A lot of angst these days over proposed cuts in Medicare payments to physicians.  Big money tussles on both sides of the issue.  The Democrats sort of don’t want to do that but sort of want the money to do other things, so sorting out the pros and cons is not a slam dunk.  

Interesting to look at this question from an efficiency standpoint.  A high school teacher of mine used to say, “Nothing ever got stronger by supporting it.”  Put your leg in a cast and look at what happens to the bone and the muscle.  Pushing old folks around in wheel chairs doesn’t develop their ability to walk.  Similarly, pouring money into the healthcare system won’t make it more efficient.  Where’s the incentive to improve if you’re still getting paid for doing it the old way?  In one sense, the best thing that could happen to healthcare would be for Medicare to cut their reimbursements by 25%.  Or, say 10% this year and promise 10% each year for the next 5 years.   That’s what the Germans did to gasoline tax, and guess what?  The people are now driving smaller cars and using less gas.  Funny how that works.  (See previous posting, 1 Jan 07, "Lessons from Germany.")

If hospitals had to work with 10% less revenue next year, they’d find a more efficient way to operate.  Or go bankrupt.  There’s a hospital in my area that’s doing just that.  Going under.  The CEO wrote to the newspaper last week that “We have this management consultant, so the problem is not with our operations.”  Sure.  Incremental changes will beget incremental changes.  When you need a stair-step improvement, you have to wipe the slate and re-design.  A new paradigm.  Usually, this doesn’t come without a crisis, and bankruptcy qualifies.  More institutions should try it.
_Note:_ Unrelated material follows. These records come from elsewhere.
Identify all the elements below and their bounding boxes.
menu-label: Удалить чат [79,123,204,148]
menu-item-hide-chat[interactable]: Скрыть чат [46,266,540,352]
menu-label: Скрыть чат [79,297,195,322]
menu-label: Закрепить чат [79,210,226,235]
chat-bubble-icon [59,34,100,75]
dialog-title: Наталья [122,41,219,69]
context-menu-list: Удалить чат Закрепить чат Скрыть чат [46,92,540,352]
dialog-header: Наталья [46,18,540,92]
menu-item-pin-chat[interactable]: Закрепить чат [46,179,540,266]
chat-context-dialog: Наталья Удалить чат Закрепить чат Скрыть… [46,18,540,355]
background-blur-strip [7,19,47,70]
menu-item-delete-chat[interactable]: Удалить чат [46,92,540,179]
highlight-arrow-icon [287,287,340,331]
I once visited an ambulatory care system where a new CEO told employees they would be out of business unless they: saw 20% more patients, cut the average visit time by 30% and spent less money than the previous year.  And they did.  It is possible, but it takes creative thinking and a willingness to cast off old habits.  “New Eyes.”

March 01, 2007

Speaking of costs


The rising trend has been moderating some.  Increases in insurance premiums are smaller this year, because costs for insurers have not risen as much in recent years.  As Robert Laszewski pointed out in December, global healthcare costs are the product of utilization and unit cost.  Perhaps people are getting tired of going to the doctor.  Or perhaps they are afraid of going to the hospital.  Neither thought seems irrational.
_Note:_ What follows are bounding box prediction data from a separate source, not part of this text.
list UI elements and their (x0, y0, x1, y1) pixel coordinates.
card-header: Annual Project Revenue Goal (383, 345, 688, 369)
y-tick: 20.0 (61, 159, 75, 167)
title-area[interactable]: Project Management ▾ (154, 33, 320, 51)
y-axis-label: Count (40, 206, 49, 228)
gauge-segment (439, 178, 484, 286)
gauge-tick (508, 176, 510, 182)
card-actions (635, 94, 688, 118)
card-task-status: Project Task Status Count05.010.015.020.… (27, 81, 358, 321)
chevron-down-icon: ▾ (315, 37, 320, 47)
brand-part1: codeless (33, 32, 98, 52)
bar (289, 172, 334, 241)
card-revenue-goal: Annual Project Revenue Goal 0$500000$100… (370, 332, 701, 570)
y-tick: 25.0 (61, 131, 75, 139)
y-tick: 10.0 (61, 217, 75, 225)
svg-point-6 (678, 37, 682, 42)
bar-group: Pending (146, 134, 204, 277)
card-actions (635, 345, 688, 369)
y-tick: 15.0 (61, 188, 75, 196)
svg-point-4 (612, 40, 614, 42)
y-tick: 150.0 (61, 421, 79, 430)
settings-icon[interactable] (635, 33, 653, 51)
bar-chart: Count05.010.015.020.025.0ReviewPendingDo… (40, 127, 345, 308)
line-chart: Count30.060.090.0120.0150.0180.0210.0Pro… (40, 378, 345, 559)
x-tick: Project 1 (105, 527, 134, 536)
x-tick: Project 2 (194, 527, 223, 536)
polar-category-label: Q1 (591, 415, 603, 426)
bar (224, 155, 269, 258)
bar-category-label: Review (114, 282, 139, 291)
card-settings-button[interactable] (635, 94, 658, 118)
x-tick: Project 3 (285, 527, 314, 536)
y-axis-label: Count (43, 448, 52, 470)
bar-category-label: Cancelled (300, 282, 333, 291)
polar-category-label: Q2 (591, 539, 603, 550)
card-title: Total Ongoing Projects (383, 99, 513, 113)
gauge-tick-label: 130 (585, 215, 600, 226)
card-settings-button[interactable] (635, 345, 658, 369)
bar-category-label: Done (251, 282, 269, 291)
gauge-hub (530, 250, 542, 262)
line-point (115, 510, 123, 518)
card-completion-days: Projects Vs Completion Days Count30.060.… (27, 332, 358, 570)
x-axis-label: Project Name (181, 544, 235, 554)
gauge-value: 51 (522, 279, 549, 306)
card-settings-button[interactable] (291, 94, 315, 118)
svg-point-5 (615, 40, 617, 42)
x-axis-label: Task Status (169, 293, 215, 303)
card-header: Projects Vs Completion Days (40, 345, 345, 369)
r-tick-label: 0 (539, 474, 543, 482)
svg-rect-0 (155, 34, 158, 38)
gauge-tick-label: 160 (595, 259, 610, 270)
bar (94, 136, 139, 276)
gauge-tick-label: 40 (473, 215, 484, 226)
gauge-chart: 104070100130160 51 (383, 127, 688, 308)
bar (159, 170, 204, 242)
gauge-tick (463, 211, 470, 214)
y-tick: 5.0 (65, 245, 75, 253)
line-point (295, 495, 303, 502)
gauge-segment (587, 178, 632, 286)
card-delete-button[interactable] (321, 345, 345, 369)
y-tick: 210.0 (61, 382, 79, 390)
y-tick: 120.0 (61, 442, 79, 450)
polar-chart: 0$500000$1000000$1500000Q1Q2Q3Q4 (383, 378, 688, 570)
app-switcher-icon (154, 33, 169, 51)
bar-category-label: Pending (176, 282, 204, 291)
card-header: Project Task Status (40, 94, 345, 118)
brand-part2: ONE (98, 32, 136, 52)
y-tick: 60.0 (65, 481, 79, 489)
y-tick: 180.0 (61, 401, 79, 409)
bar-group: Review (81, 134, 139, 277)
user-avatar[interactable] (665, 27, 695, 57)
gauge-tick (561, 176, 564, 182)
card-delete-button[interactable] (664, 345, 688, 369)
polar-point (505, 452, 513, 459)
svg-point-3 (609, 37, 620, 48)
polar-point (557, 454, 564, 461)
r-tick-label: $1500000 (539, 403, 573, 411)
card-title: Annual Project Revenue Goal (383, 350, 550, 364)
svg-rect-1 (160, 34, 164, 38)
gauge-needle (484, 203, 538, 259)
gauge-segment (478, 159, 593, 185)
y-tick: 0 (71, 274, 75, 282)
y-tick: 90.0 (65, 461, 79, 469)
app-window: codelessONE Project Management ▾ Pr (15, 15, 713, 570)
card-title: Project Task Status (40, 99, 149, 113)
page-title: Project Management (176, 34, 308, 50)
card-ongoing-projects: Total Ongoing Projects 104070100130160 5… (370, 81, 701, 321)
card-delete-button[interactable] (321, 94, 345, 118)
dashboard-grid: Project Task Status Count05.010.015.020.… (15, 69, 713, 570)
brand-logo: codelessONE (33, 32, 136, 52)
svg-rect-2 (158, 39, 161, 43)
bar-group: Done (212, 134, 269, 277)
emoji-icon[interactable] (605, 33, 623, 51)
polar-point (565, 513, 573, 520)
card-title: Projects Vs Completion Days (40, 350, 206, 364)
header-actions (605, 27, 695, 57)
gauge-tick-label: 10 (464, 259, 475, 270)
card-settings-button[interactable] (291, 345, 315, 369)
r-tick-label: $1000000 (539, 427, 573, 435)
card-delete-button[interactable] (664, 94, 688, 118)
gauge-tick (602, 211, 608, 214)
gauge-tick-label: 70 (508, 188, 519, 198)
Note, however, that he was looking from the insurer’s viewpoint where “utilization” means utilization per member.   There is an interesting factor that may complicate this equation next year--the uninsured.  Many organizations have been pushing for healthcare for the uninsured, and Congress seems inclined to listen, for a change.  The complicating factor is that all the solutions involve purchasing insurance for the uninsured, without any corresponding pressure on prices to make this budget neutral.  The result will be use of healthcare by the newly insured, raising our total healthcare expenses as a % of GNP.  Insurers will probably not see much change in utilization per member or in unit cost.  And, of course, the efficiency equation will probably get worse.  Providers will see previously uninsured patients now waving money at them.  Where’s the incentive to reduce costs?
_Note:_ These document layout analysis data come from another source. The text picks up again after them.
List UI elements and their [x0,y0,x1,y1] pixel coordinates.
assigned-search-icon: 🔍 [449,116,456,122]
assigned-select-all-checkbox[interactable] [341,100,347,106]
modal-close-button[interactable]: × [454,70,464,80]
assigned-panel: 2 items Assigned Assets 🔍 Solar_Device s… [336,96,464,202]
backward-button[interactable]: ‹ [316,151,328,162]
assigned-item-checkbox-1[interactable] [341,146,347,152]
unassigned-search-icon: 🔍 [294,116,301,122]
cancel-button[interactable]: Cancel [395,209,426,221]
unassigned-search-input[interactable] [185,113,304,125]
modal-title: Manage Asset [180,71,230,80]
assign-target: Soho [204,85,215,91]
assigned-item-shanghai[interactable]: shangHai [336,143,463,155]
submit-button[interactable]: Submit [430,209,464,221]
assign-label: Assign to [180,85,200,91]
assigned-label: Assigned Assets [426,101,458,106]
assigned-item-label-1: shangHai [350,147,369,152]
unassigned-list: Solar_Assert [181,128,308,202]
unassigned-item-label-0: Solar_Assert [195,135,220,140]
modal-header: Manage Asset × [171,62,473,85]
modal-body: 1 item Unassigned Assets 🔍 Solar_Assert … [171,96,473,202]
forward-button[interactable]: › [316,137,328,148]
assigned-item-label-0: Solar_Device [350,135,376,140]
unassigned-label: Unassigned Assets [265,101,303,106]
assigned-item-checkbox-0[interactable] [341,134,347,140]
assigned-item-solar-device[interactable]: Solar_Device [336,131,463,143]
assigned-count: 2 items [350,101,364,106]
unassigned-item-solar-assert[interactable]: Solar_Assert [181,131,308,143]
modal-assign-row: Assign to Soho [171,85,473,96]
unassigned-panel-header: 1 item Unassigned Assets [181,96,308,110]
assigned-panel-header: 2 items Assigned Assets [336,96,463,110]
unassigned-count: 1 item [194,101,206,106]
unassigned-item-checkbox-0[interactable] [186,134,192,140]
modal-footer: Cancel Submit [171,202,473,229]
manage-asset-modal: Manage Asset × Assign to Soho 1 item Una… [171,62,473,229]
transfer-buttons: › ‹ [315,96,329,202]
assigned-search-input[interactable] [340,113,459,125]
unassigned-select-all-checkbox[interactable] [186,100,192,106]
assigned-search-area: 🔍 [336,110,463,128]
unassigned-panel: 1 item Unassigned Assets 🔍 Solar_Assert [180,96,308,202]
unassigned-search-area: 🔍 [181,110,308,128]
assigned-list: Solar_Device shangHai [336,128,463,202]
Not to pick on the uninsured.  They need healthcare just like the rest of us.  But this could be done in a budget neutral fashion by applying pressure to the price of individual healthcare services.  A good place to start would be major surgery on Medicare’s complex and irrational payment scheme.  Why should hospital A be paid more for the same procedure than hospital B in the same city?  Why do they disallow a procedure in a freestanding ambulatory surgery center but allow it in the nearby hospital’s ambulatory surgery center by the same surgeon?  Of course, the politicians (aka Congress) would have to look the other way while we concentrate on creating value and improving efficiency.  Well, I can dream.  

What do you think this computer would cost if the government bought half of all computers, prices were set by Congress for each manufacturer, and no one was allowed to charge less than the government rate.